Extracted page text data
★ ★ ★ ★

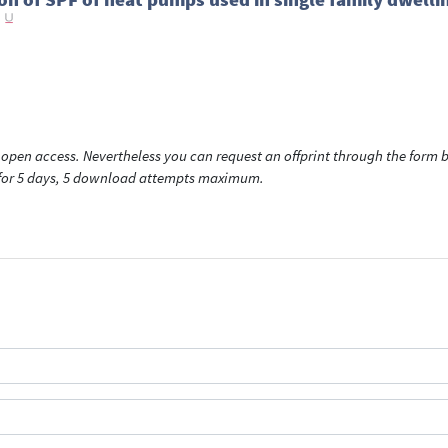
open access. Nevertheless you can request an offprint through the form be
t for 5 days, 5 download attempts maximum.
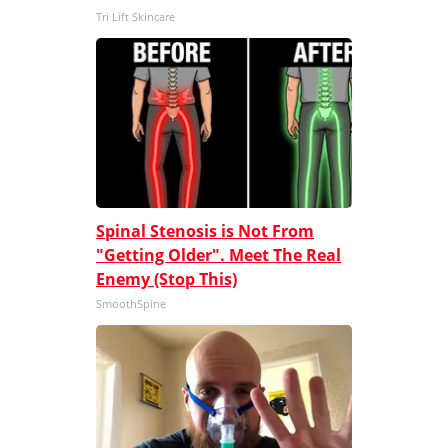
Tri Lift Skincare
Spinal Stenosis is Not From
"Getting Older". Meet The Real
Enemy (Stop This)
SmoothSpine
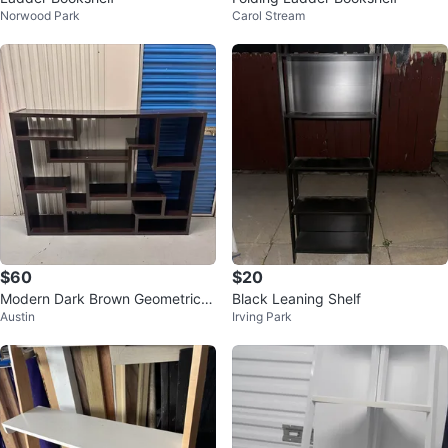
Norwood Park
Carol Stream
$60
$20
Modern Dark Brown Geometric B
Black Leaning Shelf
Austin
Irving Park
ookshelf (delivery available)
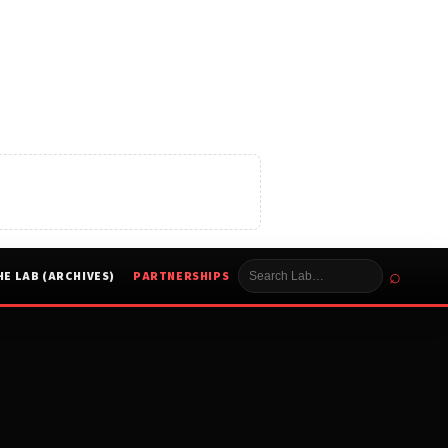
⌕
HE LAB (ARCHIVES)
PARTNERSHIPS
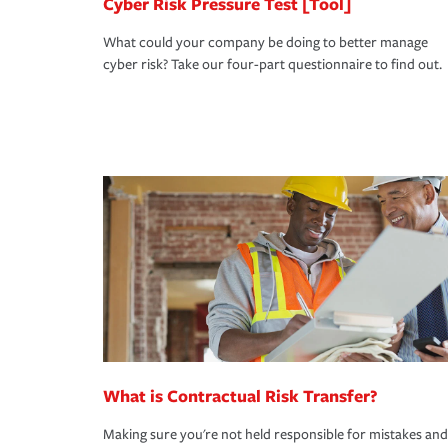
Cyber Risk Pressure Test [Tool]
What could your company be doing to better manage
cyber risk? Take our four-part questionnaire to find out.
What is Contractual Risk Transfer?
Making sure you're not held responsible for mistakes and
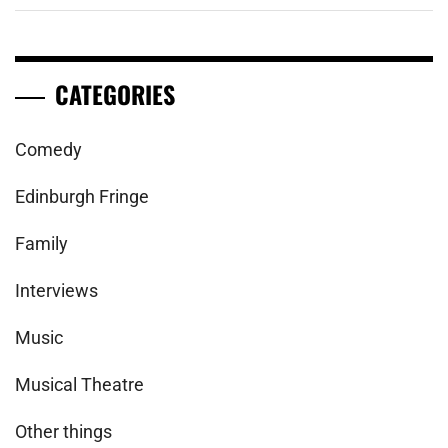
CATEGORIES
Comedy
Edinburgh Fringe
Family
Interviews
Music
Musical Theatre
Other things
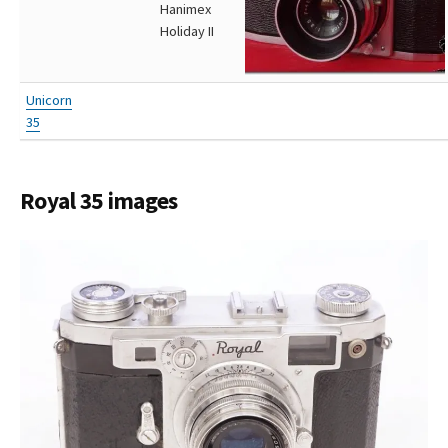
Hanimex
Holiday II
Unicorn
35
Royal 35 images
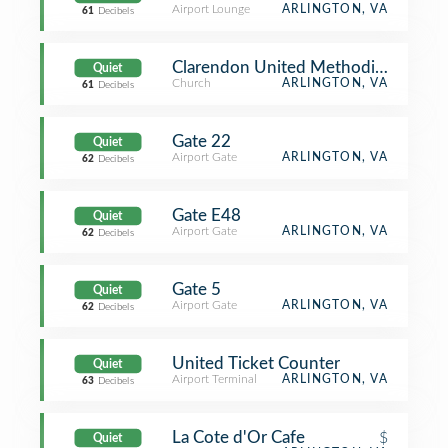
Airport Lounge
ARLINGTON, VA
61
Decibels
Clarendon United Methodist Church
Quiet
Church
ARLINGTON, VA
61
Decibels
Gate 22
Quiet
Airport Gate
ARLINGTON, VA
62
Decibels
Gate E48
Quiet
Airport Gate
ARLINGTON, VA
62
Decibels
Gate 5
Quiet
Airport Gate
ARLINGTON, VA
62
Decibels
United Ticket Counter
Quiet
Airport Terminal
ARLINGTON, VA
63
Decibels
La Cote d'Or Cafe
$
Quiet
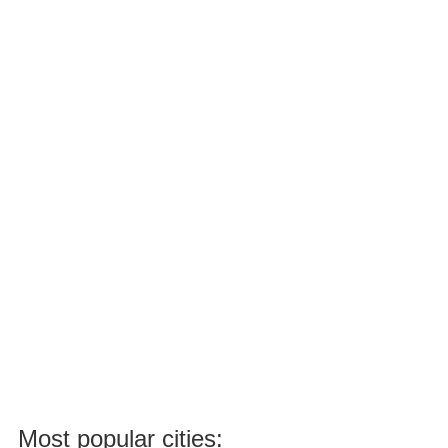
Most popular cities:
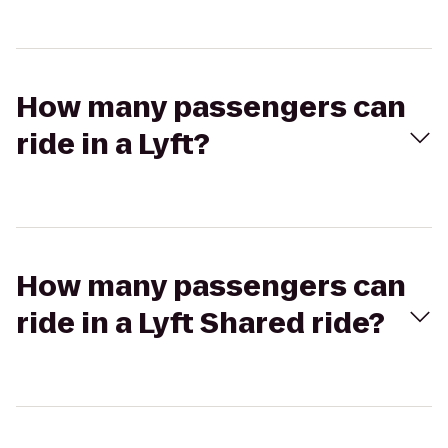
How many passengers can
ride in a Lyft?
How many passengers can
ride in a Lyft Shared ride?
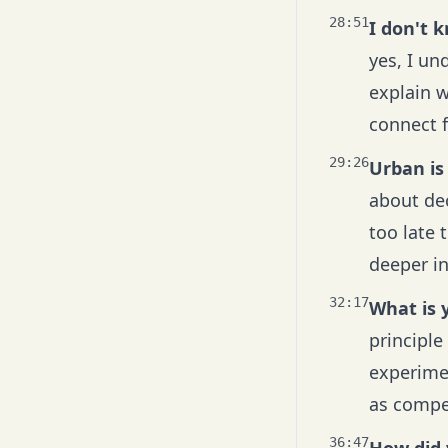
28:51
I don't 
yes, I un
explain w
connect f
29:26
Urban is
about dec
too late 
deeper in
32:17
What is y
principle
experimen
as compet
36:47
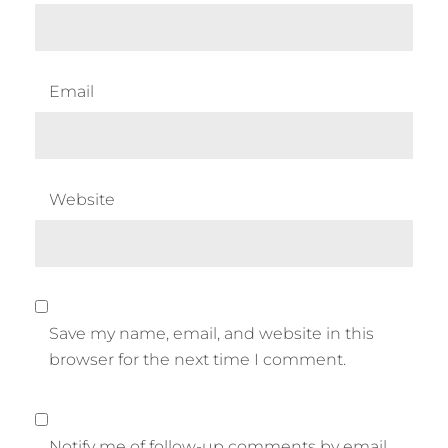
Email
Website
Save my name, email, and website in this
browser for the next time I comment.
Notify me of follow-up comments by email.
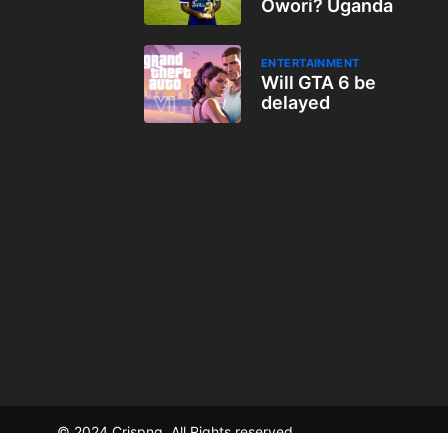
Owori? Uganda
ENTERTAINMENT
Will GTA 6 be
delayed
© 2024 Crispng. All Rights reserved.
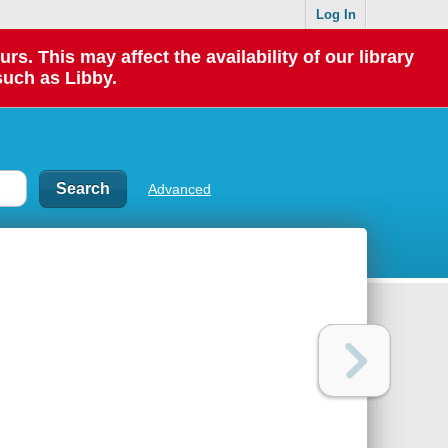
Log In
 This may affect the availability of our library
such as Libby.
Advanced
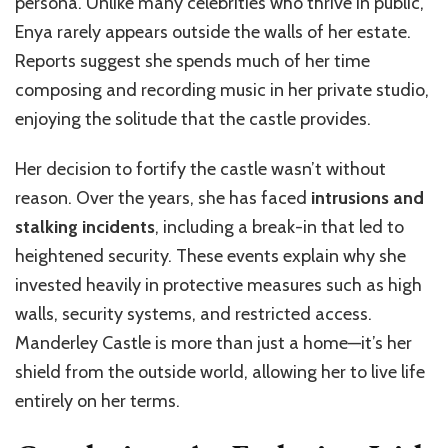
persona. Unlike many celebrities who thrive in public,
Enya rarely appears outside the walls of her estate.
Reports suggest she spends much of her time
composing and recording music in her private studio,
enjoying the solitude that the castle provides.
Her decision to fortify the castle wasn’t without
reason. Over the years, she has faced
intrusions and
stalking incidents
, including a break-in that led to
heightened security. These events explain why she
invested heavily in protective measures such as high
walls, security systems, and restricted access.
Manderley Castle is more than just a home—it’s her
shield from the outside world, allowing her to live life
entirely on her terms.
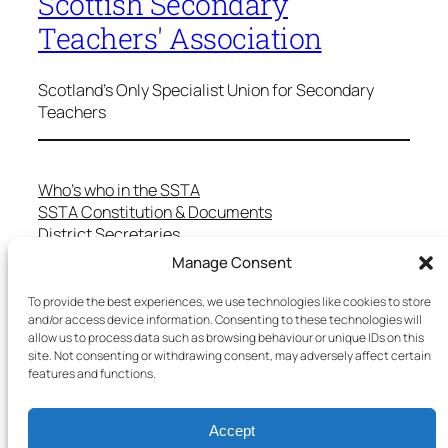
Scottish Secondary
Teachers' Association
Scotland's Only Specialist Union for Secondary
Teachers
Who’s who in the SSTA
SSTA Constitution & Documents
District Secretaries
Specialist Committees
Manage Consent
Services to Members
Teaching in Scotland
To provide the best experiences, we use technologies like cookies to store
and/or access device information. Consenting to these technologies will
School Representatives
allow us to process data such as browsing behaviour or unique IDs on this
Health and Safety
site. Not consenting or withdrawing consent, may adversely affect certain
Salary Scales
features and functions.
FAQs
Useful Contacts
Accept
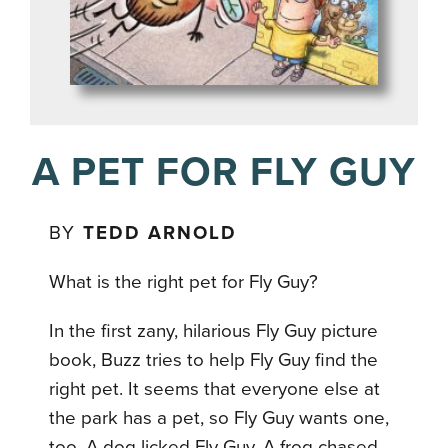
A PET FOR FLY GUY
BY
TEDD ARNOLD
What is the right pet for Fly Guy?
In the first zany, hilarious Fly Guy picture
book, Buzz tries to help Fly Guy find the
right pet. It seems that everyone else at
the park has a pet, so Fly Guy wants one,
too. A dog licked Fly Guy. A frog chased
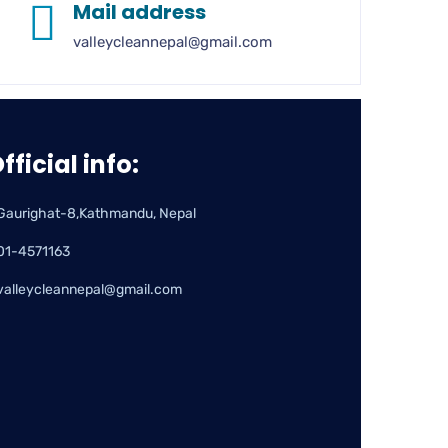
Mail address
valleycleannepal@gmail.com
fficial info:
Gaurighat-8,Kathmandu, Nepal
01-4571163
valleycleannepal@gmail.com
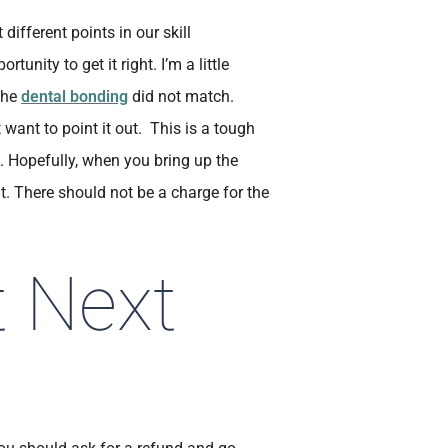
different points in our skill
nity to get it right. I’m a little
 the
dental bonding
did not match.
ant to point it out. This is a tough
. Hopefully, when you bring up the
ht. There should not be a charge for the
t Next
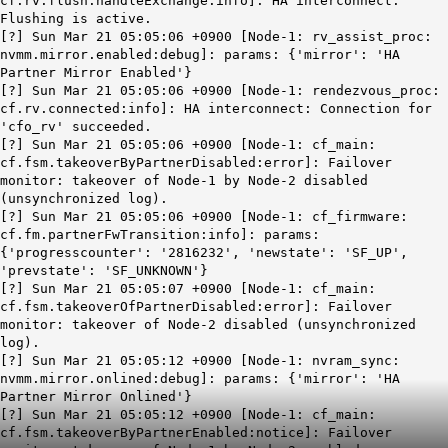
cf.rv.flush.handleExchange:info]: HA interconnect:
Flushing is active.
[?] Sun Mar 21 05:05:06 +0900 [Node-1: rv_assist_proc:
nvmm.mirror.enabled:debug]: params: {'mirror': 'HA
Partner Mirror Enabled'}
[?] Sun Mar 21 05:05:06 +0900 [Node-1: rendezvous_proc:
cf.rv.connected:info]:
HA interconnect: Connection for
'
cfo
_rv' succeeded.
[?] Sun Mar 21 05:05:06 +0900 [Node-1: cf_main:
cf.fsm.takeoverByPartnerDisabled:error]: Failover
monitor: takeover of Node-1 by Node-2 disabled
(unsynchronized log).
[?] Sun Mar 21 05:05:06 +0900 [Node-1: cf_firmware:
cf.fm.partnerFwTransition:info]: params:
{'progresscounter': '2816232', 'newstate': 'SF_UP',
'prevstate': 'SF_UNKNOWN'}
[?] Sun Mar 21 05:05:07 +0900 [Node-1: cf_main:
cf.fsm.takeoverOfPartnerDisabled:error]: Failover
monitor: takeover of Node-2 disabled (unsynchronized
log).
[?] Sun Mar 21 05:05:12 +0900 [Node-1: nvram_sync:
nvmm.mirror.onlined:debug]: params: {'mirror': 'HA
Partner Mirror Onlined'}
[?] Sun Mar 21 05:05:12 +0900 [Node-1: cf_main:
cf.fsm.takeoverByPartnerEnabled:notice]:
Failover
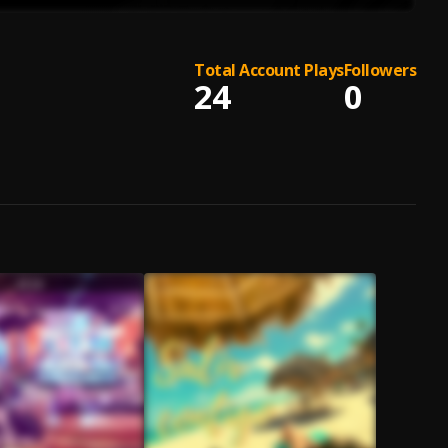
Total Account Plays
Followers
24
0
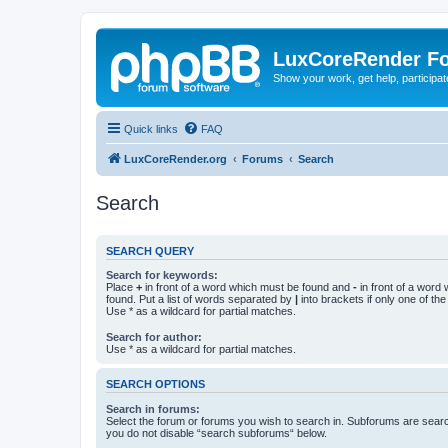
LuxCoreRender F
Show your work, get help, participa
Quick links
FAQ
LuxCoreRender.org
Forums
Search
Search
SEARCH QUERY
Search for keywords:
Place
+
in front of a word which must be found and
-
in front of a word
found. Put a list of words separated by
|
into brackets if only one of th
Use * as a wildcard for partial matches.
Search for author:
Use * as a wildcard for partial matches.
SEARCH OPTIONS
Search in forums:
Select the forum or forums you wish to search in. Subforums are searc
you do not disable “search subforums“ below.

★ ★ ★ ★

Your assignment → Give the records back exactly, with no pictures.

Result →
open access. Nevertheless you can request an offprint through the form be
t for 5 days, 5 download attempts maximum.
Tri Lift Skincare
Spinal Stenosis is Not From
"Getting Older". Meet The Real
Enemy (Stop This)
SmoothSpine
Norwood Park
Carol Stream
$60
$20
Modern Dark Brown Geometric B
Black Leaning Shelf
Austin
Irving Park
ookshelf (delivery available)
⌕
HE LAB (ARCHIVES)
PARTNERSHIPS
Cyber Risk Pressure Test [Tool]
What could your company be doing to better manage
cyber risk? Take our four-part questionnaire to find out.
What is Contractual Risk Transfer?
Making sure you're not held responsible for mistakes and
CATEGORIES
Comedy
Edinburgh Fringe
Family
Interviews
Music
Musical Theatre
Other things
Hanimex
Holiday II
Unicorn
35
Royal 35 images
Airport Lounge
ARLINGTON, VA
61
Decibels
Clarendon United Methodist Church
Quiet
Church
ARLINGTON, VA
61
Decibels
Gate 22
Quiet
Airport Gate
ARLINGTON, VA
62
Decibels
Gate E48
Quiet
Airport Gate
ARLINGTON, VA
62
Decibels
Gate 5
Quiet
Airport Gate
ARLINGTON, VA
62
Decibels
United Ticket Counter
Quiet
Airport Terminal
ARLINGTON, VA
63
Decibels
La Cote d'Or Cafe
$
Quiet
Most popular cities:
How many passengers can
ride in a Lyft?
How many passengers can
ride in a Lyft Shared ride?
28:51
I don't 
yes, I un
explain w
connect f
29:26
Urban is
about dec
too late 
deeper in
32:17
What is y
principle
experimen
as compet
36:47
Email
Website
Save my name, email, and website in this
browser for the next time I comment.
Notify me of follow-up comments by email.
Owori? Uganda
ENTERTAINMENT
Will GTA 6 be
delayed
© 2024 Crispng. All Rights reserved.
Log In
 This may affect the availability of our library
such as Libby.
Advanced
persona. Unlike many celebrities who thrive in public,
Enya rarely appears outside the walls of her estate.
Reports suggest she spends much of her time
composing and recording music in her private studio,
enjoying the solitude that the castle provides.
Her decision to fortify the castle wasn’t without
reason. Over the years, she has faced
intrusions and
stalking incidents
, including a break-in that led to
heightened security. These events explain why she
invested heavily in protective measures such as high
walls, security systems, and restricted access.
Manderley Castle is more than just a home—it’s her
shield from the outside world, allowing her to live life
entirely on her terms.
Scottish Secondary
Teachers' Association
Scotland's Only Specialist Union for Secondary
Teachers
Who’s who in the SSTA
SSTA Constitution & Documents
District Secretaries
Specialist Committees
Manage Consent
Services to Members
Teaching in Scotland
To provide the best experiences, we use technologies like cookies to store
and/or access device information. Consenting to these technologies will
School Representatives
allow us to process data such as browsing behaviour or unique IDs on this
Health and Safety
site. Not consenting or withdrawing consent, may adversely affect certain
Salary Scales
features and functions.
FAQs
Useful Contacts
Accept
A PET FOR FLY GUY
BY
TEDD ARNOLD
What is the right pet for Fly Guy?
In the first zany, hilarious Fly Guy picture
book, Buzz tries to help Fly Guy find the
right pet. It seems that everyone else at
the park has a pet, so Fly Guy wants one,
too. A dog licked Fly Guy. A frog chased
Mail address
valleycleannepal@gmail.com
fficial info:
Gaurighat-8,Kathmandu, Nepal
01-4571163
valleycleannepal@gmail.com
different points in our skill
nity to get it right. I’m a little
 the
dental bonding
did not match.
ant to point it out. This is a tough
. Hopefully, when you bring up the
ht. There should not be a charge for the
t Next
cf.rv.flush.handleExchange:info]: HA interconnect:
Flushing is active.
[?] Sun Mar 21 05:05:06 +0900 [Node-1: rv_assist_proc:
nvmm.mirror.enabled:debug]: params: {'mirror': 'HA
Partner Mirror Enabled'}
[?] Sun Mar 21 05:05:06 +0900 [Node-1: rendezvous_proc:
cf.rv.connected:info]:
HA interconnect: Connection for
'
cfo
_rv' succeeded.
[?] Sun Mar 21 05:05:06 +0900 [Node-1: cf_main:
cf.fsm.takeoverByPartnerDisabled:error]: Failover
monitor: takeover of Node-1 by Node-2 disabled
(unsynchronized log).
[?] Sun Mar 21 05:05:06 +0900 [Node-1: cf_firmware:
cf.fm.partnerFwTransition:info]: params:
{'progresscounter': '2816232', 'newstate': 'SF_UP',
'prevstate': 'SF_UNKNOWN'}
[?] Sun Mar 21 05:05:07 +0900 [Node-1: cf_main:
cf.fsm.takeoverOfPartnerDisabled:error]: Failover
monitor: takeover of Node-2 disabled (unsynchronized
log).
[?] Sun Mar 21 05:05:12 +0900 [Node-1: nvram_sync:
nvmm.mirror.onlined:debug]: params: {'mirror': 'HA
Partner Mirror Onlined'}
[?] Sun Mar 21 05:05:12 +0900 [Node-1: cf_main:
cf.fsm.takeoverByPartnerEnabled:notice]:
Failover
Total Account Plays
Followers
24
0
LuxCoreRender F
Show your work, get help, participa
Quick links
FAQ
LuxCoreRender.org
Forums
Search
Search
SEARCH QUERY
Search for keywords:
Place
+
in front of a word which must be found and
-
in front of a word
found. Put a list of words separated by
|
into brackets if only one of th
Use * as a wildcard for partial matches.
Search for author:
Use * as a wildcard for partial matches.
SEARCH OPTIONS
Search in forums:
Select the forum or forums you wish to search in. Subforums are searc
you do not disable “search subforums“ below.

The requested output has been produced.